Local tribal and political leaders have played a key role in Taliban victories by influencing the government’s military and political representatives to avoid bloodshed, surrender and gain safe exit.
The Taliban propaganda machine has also played a major rule in the group’s easy wins in several provincial capitals. “Government functionaries, including foot soldiers and law enforcers, are told that their leaders are dual nationals and have no stake in Afghanistan. Their families are settled abroad and they can no longer stay in the country after the exit of their Western backers. This has been a common perception among locals and Afghan security forces about the incumbent rulers of the country,” said Afghan tribal elders contacted by TOI.
Taliban spokesperson Zabihullah Mujahid has said that the armed group is determined to push ahead with offensives to take control of all the provinces. He urged the Afghan security forces in the remaining areas to “end resistance and not risk their lives”.
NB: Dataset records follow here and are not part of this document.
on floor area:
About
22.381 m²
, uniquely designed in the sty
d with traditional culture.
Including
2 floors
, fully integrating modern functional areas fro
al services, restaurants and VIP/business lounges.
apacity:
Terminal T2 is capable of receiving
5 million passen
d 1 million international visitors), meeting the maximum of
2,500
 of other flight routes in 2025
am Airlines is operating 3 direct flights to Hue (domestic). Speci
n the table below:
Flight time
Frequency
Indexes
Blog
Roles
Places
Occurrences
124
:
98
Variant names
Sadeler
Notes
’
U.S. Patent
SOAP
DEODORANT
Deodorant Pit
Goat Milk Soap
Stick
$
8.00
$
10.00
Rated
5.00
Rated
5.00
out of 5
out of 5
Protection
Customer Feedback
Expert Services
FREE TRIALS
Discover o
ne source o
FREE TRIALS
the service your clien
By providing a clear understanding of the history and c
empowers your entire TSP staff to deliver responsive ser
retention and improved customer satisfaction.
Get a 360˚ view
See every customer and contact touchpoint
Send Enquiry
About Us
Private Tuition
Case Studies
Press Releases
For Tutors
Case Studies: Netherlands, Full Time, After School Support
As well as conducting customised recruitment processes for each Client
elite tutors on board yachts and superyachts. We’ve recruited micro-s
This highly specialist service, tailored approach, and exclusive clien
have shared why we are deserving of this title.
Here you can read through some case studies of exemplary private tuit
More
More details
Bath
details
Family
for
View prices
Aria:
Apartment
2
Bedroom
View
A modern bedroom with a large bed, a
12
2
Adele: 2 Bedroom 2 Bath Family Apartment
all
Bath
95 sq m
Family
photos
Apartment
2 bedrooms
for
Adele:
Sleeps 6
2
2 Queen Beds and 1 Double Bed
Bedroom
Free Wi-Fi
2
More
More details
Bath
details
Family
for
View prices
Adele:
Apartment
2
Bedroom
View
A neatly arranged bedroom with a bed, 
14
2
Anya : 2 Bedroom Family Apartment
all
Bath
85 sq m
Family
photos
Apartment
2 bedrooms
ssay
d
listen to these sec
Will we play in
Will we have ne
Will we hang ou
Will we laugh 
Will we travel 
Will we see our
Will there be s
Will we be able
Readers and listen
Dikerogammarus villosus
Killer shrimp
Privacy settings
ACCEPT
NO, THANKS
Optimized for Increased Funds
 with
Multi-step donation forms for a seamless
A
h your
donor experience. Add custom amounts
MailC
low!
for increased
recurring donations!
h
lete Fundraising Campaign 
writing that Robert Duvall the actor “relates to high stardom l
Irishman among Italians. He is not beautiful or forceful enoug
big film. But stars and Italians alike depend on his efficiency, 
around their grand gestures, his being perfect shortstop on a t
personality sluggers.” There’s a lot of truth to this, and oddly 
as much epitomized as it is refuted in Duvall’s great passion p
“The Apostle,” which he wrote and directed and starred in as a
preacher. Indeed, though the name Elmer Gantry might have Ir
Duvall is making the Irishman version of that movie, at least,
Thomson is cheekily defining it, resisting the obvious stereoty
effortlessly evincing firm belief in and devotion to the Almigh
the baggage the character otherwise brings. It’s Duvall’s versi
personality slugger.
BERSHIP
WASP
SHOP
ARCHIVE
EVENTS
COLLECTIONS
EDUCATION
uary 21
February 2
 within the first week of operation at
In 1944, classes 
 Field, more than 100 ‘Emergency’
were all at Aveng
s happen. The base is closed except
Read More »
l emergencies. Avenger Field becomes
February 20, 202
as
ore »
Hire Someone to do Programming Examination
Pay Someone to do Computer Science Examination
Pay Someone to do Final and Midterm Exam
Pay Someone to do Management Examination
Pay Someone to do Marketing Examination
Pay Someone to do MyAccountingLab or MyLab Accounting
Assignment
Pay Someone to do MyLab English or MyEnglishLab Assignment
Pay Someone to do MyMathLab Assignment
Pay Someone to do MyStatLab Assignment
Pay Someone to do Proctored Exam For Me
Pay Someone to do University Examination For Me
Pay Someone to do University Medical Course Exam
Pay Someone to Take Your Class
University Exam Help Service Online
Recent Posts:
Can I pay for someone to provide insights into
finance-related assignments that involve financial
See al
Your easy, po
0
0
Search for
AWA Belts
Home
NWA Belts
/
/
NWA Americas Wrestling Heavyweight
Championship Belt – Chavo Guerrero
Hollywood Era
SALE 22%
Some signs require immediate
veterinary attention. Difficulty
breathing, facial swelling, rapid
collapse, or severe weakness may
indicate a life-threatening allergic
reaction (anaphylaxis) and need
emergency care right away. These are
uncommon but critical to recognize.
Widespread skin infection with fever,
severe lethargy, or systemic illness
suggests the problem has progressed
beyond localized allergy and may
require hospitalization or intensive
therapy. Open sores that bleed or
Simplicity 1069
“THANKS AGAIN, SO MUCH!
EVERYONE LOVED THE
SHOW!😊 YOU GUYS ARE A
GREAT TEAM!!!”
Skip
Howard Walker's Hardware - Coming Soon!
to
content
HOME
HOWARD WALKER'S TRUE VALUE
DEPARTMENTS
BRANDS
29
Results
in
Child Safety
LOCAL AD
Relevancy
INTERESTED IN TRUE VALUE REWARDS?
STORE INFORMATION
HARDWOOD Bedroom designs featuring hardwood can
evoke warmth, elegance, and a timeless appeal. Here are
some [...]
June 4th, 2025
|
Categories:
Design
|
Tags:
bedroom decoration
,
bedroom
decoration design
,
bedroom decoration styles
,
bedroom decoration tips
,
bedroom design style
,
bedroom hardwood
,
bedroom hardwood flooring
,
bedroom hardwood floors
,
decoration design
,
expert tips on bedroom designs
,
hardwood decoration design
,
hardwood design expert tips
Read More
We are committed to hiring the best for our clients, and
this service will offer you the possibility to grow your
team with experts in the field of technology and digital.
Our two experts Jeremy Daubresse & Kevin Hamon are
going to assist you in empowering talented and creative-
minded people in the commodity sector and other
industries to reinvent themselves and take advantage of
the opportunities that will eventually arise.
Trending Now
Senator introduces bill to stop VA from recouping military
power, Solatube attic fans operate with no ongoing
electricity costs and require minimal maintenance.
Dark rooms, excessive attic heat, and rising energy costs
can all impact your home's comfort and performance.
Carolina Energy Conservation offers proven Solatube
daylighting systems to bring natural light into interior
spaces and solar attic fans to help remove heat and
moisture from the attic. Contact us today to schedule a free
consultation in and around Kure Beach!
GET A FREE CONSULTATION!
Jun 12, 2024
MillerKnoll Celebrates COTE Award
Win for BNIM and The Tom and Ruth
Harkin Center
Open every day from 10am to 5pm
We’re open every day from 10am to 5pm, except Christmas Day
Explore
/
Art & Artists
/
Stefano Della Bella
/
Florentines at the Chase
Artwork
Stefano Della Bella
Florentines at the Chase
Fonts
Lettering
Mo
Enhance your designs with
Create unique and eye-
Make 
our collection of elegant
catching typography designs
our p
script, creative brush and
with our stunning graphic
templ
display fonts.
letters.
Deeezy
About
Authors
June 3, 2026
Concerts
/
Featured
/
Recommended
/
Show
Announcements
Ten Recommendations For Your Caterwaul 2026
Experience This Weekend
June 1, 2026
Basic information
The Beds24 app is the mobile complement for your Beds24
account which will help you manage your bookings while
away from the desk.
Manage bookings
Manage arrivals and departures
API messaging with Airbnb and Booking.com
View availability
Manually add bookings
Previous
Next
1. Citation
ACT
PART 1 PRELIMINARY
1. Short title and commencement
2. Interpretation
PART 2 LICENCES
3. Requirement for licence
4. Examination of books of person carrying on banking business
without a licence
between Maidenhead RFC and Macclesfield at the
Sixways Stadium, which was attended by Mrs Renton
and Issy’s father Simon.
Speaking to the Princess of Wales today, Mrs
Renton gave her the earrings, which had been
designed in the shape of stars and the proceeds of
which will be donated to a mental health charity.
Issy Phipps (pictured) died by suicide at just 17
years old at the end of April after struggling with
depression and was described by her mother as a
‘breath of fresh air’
In Kabul, President Ashraf Ghani’s government has been faced with a challenge: the influx of thousands of people displaced by fighting in other parts of the country. The mosques, parks, schools and government facilities are full of internally displaced people while many sleep on the streets. The World Food Programme has warned of a humanitarian catastrophe due to food shortages in the war-torn country. The displaced families regularly protest in Kabul, appealing to the government to provide them shelter.